Disclaimer: As much fun as it would be, I don't own Blade.

A/N: So, I was watching Blade (meaning that yes, I did stop the movie in the middle to get up and write this) and just got past the part where they're in the archive place and Blade sees the "little girl" vampire and got this idea. It's kind of out there, but I hope you like it anyway!

Disingenuous

Everyone sees me as a child, nothing more. Just because I was turned at a young age doesn't mean that I am one. Simply due to the fact that I will never physically age does not mean that I won't grow up. Because I have. But no one seems to realize it. Especially not him.

No, he doesn't notice anything. All he cares about is Blade. That, and gaining power. I know what he's really like, but I don't care.

No one seems to realize that I understand everything that's going on, and therefore they don't try to hide from me. But sometimes I wish they would.

He talks all the time about a pure vampire world, and the elimination of the current hierarchies. He knows that the humans are our food, and nothing more. No one else seems to see it. No one, that it, except me.

I don't know why I understand it, why I alone see the truth and light in his words, but I do. No one else realizes that what he says is the ideal, but I do. But he will never notice.

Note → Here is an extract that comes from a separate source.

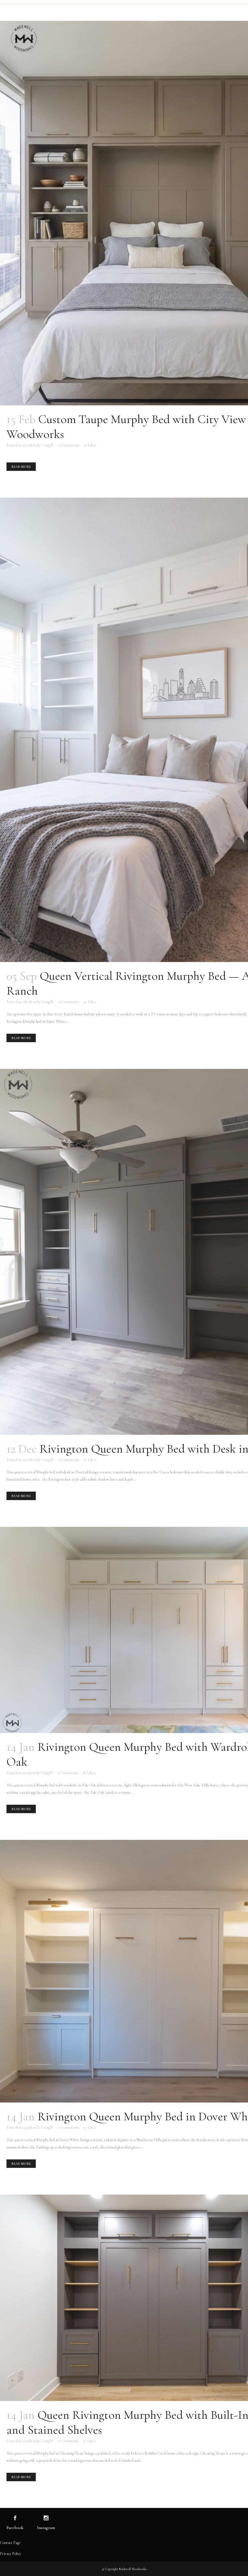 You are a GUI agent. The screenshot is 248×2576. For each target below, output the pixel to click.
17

And that is what eats away at me, day after day, year after year. I may be immortal, until someone comes along to kill me, but I can still feel hurt. In that aspect, I am still a child. But unlike the other children I have known, I am the only one who can hide the emotions that would betray how we really feel. For that, at least, you would think he would care.

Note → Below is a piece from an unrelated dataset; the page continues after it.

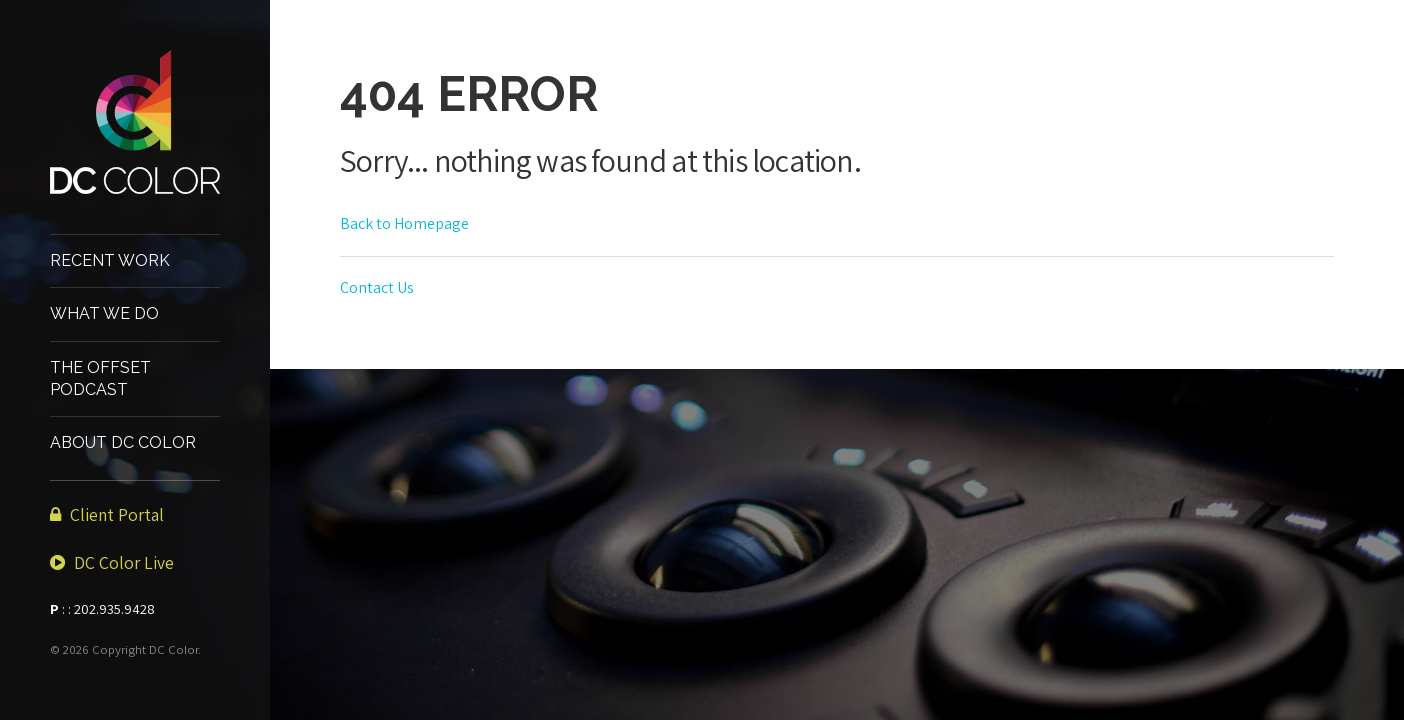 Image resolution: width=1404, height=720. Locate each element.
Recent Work (110, 260)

But he doesn't. He will never see me the way I see him. To him, I will always be the child, the innocent being who can be used to achieve an end. And for now, at least, I will oblige him. I will always oblige him, simply because he is who he is, and it is with him that my loyalties lie.

No one will ever know the way I feel about him, for no one will ever ask. No one will care about the child, the baby of the group, despite all the pretenses of the loyal family. No, no one will ever care. But I don't care about everyone else. I just want him to care.

But really, what are the chances of that happening? I've been following him for longer than I care to remember, and yet still he sees me as nothing more than a child. Is there even a way to make him look at me differently? I don't know, and I wonder if I ever will.

But if the day does come when he sees me for me, and not just another follower, all my efforts will have been substantiated. Everything I've worked for, every sacrifice I've made for him will have been made worth it. But first, that day must come.